There are two quite different ways of controlling the heroes. In solo, you can switch freely between each hero. In multiplayer, each player has control of one character. You all have to work together to progress, as puzzles and progression involves abilities of more than one character. There is no disadvantage to playing through solo, hitting the shoulder buttons cycles between the heroes and there’s no issues making their powers work together. Multiplayer makes progressing a bit more difficult. Instead of controlling who you want for the ability, you need to coordinate with others and not all the heroes are involved with each puzzle. Multiplayer can result in some pretty wild workarounds to getting through some puzzles, and you can muck around with all three characters abilities at once and have some fun.

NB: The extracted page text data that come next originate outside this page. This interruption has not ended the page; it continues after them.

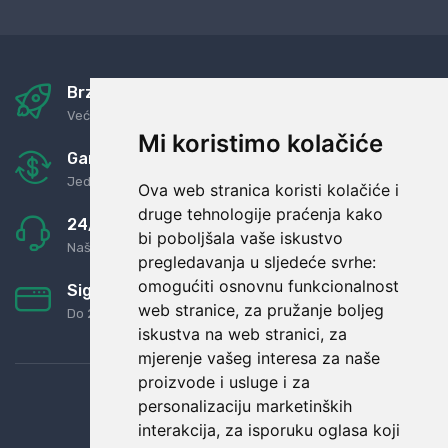
Brza i sigurna dostava
Već za nekoliko dana kod vas
Mi koristimo kolačiće
Garancija u povrat novaca
Jednostavno pravilo: Roba za novac
Ova web stranica koristi kolačiće i
druge tehnologije praćenja kako
24/7 odlična podrška
bi poboljšala vaše iskustvo
Naši agenti uvijek na raspolaganju
pregledavanja u sljedeće svrhe:
omogućiti osnovnu funkcionalnost
Sigurno obročno plaćanje
web stranice
,
za pružanje boljeg
Do 24 rata bez kamata
iskustva na web stranici
,
za
mjerenje vašeg interesa za naše
proizvode i usluge i za
personalizaciju marketinških
interakcija
,
za isporuku oglasa koji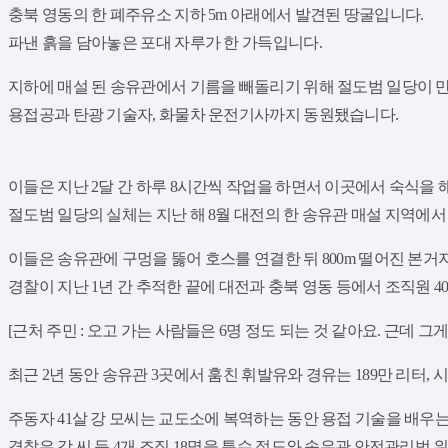
충북 영동의 한 폐주유소 지하 5m 아래에서 발견된 땅굴입니다.
파낸 흙을 담아놓은 포대 자루가 한 가득입니다.
​지하에 매설 된 송유관에서 기름을 빼돌리기 위해 절도범 일당이 
용접공과 탄광 기술자, 화물차 운전기사까지 동원됐습니다.
이들은 지난 2달 간 하루 8시간씩 작업을 하면서 이곳에서 숙식을 
절도범 일당의 실체는 지난 해 8월 대전의 한 송유관 매설 지역에
​이들은 송유관에 구멍을 뚫어 호스를 연결한 뒤 800m 떨어진 본
경찰이 지난 1년 간 추적한 끝에 대전과 충북 영동 등에서 조직원 
​[근처 주민 : 오고 가는 사람들은 6명 정도 되는 것 같아요. 근데 
​최근 2년 동안 송유관 3곳에서 훔친 휘발유와 경유는 189만 리터, 
​주동자 41살 강 모씨는 교도소에 복역하는 동안 용접 기술을 배
경찰은 강 씨 등 4개 조직 18명을 특수 절도와 송유관 안전관리법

Returning to 2.5D action RPG and to a degree a platformer too, After over a decade of Trine games it’s a very familiar feeling leaping back into the fourth entry. As the story progresses and you gain experience from combat, you unlock more abilities for each hero. Don’t worry though as combat is always at set points so you’ll never find yourself not being able to use an ability because you didn’t fight enough. They unlock precisely when you need them, although you’ll always need to utilise all of your abilities to find every single collectable. Most notably there are potions strewn throughout each level to collect, they go towards being able to unlock extra abilities. If you’re an obsessive item collector like me then you’ll always have enough points to upgrade the abilities, and while they can be useful, they aren’t necessary.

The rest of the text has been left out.